Sa séparation d’elle fut sa première rupture, il en conserve le souvenir de cri et de larmes et d’une course folle accroché à son père sur le porte bagage de sa mobylette. Plus tard, devenu grand il fut un temps motard, mais il n’est plus jamais remonté sur le siège arrière d’un véhicule à deux roues, qui a connu son père au volant le comprendra…
Il ne sais plus l’ordre des choses, Paris…, un petit appartement sombre, des heures à refuser de manger sa soupe boudeur devant son assiette, il se peut qu’il a, de converser avec sa cuillère dès cette époque pris goût à rêver et donc à la poésie… le sacré cœur, son jardin enchanté, un bateau des heures à le regarder voguer sur un bassin, sa sœur, il ne se souviens plus à quel moment elle a poussé la porte, était ce un jour de pluie, de printemps, l’année… D’elle, il ne garde que sa disparition, des vacances à Chamonix, des cimes enneigées, un ciel immense et puis un rocher et puis la mort et puis le vide… Des jours, des années sans mémoire, seulement les gémissements de sa mère errant dans la nuit… Ce fut sa seconde rupture, d’elle il a nourri pendant des décennies un latent sentiment coupable…

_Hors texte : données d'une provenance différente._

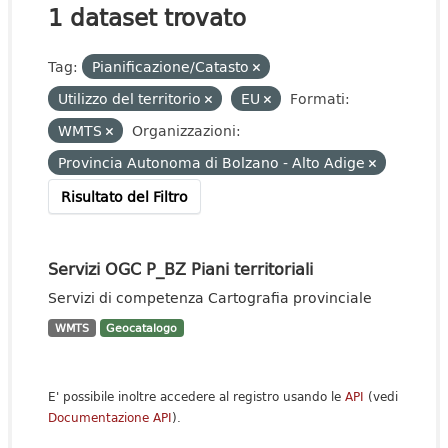
1 dataset trovato
Tag:
Pianificazione/Catasto
Utilizzo del territorio
EU
Formati:
WMTS
Organizzazioni:
Provincia Autonoma di Bolzano - Alto Adige
Risultato del Filtro
Servizi OGC P_BZ Piani territoriali
Servizi di competenza Cartografia provinciale
WMTS
Geocatalogo
E' possibile inoltre accedere al registro usando le
API
(vedi
Documentazione API
).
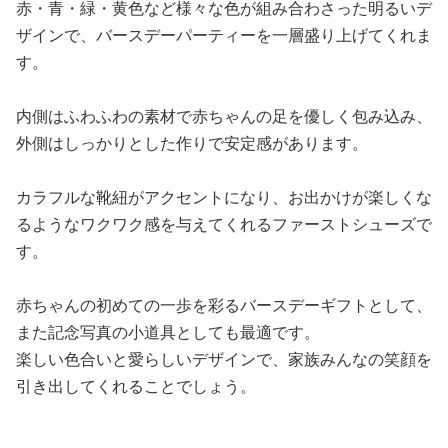
赤・青・緑・黄色など様々な色が組み合わさった明るいデ
ザインで、バースデーパーティーを一層盛り上げてくれま
す。
内側はふわふわの素材で赤ちゃんの足を優しく包み込み、
外側はしっかりとした作りで安定感があります。
カラフルな靴紐がアクセントになり、お出かけが楽しくな
るようなワクワク感を与えてくれるファーストシューズで
す。
赤ちゃんの初めての一歩を彩るバースデーギフトとして、
また記念写真の小道具としても最適です。
楽しい色合いと愛らしいデザインで、家族みんなの笑顔を
引き出してくれることでしょう。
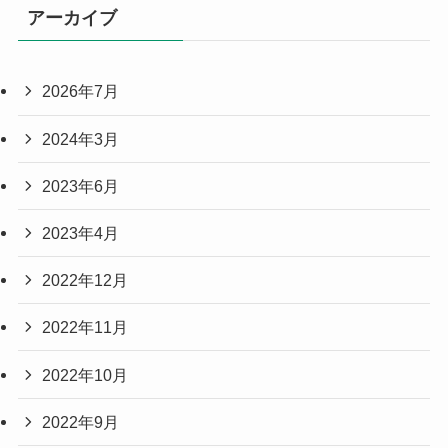
アーカイブ
2026年7月
2024年3月
2023年6月
2023年4月
2022年12月
2022年11月
2022年10月
2022年9月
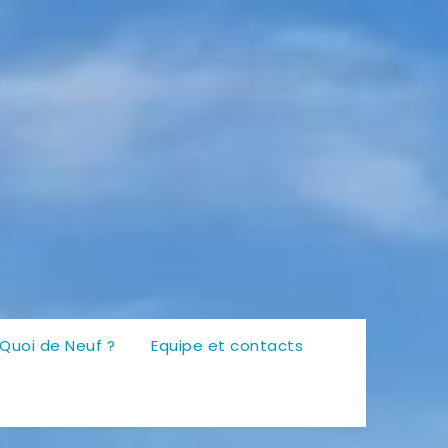
Quoi de Neuf ?
Equipe et contacts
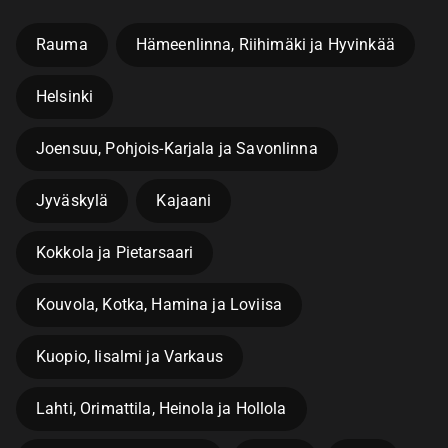
Rauma
Hämeenlinna, Riihimäki ja Hyvinkää
Helsinki
Joensuu, Pohjois-Karjala ja Savonlinna
Jyväskylä
Kajaani
Kokkola ja Pietarsaari
Kouvola, Kotka, Hamina ja Loviisa
Kuopio, Iisalmi ja Varkaus
Lahti, Orimattila, Heinola ja Hollola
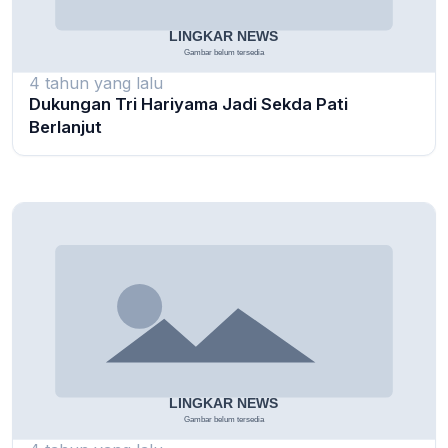
4 tahun yang lalu
Dukungan Tri Hariyama Jadi Sekda Pati
Berlanjut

Plus rien ou presque de ce les autres appellent l’enfance, un trou béant, il sais juste avoir habité Choissy le Roi, images floues, de ciel gris, de rues blafardes… Il ne sais pourquoi, il lui semble avoir découvert avoir deux sœurs et un frère lorsqu’ils avaient quatre ou cinq ans, il était l’aîné, ils vivaient sous le même toit et pourtant il ne s’en souviens plus… Quel enfant était-il… ? Certainement, une ombre grise et solitaire…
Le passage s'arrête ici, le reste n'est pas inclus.